Entries taken from a collection
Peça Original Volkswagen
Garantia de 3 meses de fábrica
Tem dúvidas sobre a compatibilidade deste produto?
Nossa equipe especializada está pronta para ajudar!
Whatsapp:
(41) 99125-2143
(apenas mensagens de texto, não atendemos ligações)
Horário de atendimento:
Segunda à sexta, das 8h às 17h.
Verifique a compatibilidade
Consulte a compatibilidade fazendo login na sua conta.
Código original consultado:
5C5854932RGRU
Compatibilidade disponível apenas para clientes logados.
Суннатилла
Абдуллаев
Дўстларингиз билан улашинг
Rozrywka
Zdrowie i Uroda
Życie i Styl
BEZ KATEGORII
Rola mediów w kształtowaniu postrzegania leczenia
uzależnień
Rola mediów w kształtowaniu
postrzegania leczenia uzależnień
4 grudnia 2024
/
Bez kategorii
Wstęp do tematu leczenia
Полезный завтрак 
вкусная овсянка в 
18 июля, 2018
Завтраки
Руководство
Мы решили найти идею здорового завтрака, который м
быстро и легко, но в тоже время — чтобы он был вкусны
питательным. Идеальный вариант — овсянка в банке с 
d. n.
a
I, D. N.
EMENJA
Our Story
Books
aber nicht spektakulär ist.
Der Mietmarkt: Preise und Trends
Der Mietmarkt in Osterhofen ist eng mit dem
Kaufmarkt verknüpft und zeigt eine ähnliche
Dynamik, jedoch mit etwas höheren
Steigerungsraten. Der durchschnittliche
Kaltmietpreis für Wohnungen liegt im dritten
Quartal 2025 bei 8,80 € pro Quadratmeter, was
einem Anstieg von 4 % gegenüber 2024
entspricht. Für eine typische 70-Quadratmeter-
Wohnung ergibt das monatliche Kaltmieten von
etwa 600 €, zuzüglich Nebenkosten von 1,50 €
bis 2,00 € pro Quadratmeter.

__REQUIRED ACTION__
Transcribe the records above from the line holding "быстро и легко, но" down to the line holding "Der Mietmarkt in Osterhofen ist eng mit dem", inclusive, without adding anything.

__PROBLEM SOLUTION__
быстро и легко, но в тоже время — чтобы он был вкусны
питательным. Идеальный вариант — овсянка в банке с 
d. n.
a
I, D. N.
EMENJA
Our Story
Books
aber nicht spektakulär ist.
Der Mietmarkt: Preise und Trends
Der Mietmarkt in Osterhofen ist eng mit dem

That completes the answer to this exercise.